Task description: The required output is the line containing "maść 1.0% – 10.0%" followed by every later line through the end of the data, all reproduced exactly.
=== Information given ===
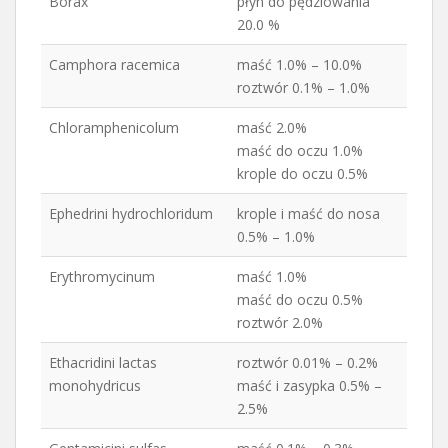
Borax
płyn do pędzlowania
20.0 %
Camphora racemica
maść 1.0% – 10.0%
roztwór 0.1% – 1.0%
Chloramphenicolum
maść 2.0%
maść do oczu 1.0%
krople do oczu 0.5%
Ephedrini hydrochloridum
krople i maść do nosa
0.5% – 1.0%
Erythromycinum
maść 1.0%
maść do oczu 0.5%
roztwór 2.0%
Ethacridini lactas
roztwór 0.01% – 0.2%
monohydricus
maść i zasypka 0.5% –
2.5%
===
Task solution:
maść 1.0% – 10.0%
roztwór 0.1% – 1.0%
Chloramphenicolum
maść 2.0%
maść do oczu 1.0%
krople do oczu 0.5%
Ephedrini hydrochloridum
krople i maść do nosa
0.5% – 1.0%
Erythromycinum
maść 1.0%
maść do oczu 0.5%
roztwór 2.0%
Ethacridini lactas
roztwór 0.01% – 0.2%
monohydricus
maść i zasypka 0.5% –
2.5%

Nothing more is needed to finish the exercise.